T. Teich asked if a different threshold could be used for each metric analyzed for disparate impacts. B. Harvey replied that the plan for now is to have one threshold for all metrics. Since it’s a difficult concept, it is not practical within the time frame and data we have available to refine the policy enough to establish different thresholds for each metric. If this group feels that each metric should have a threshold, staff can report this to the MPO.
L. Diggins said if, for example, there is good transit service in the core, and the MPO wants to expand service outside the core, disparate impacts may show up. But if transit service is good in the core, the populations there should be able to tolerate disparate impacts in a particular plan.
M. Foster asked how the MPO staff will guide the working group through these issues over the next meetings. B. Harvey replied that the MPO staff will take feedback into account when putting together upcoming meetings, and make sure that concerns raised at one meeting will be addressed further in future meetings.
Two people then gave public comments. W. Zamore said that the MPO should be looking at the health impacts of projects on a smaller scale, not at the regional scale. People who live near a highway or large pollution source have greater health risks. This type of impact is especially severe for EJ populations and immigrants.

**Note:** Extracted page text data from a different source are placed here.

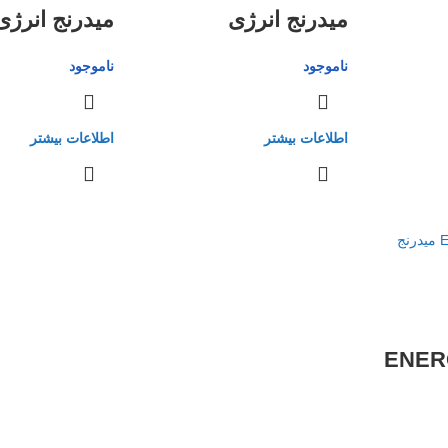
میدرنج انرژی
میدرنج انرژی
ناموجود
ناموجود
اطلاعات بیشتر
اطلاعات بیشتر
ENER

A. Nocher noted that in 2042 the racial and ethnic makeup of the United States will be majority non-White and/or Hispanic or Latino. He also agreed that the MPO should think about local impacts instead of regional impacts, especially in terms of air quality. He stated that the MPO’s low-income threshold of $45,392 was too high and does not allow the MPO to capture the impacts of its transportation investments on the poorest of the poor.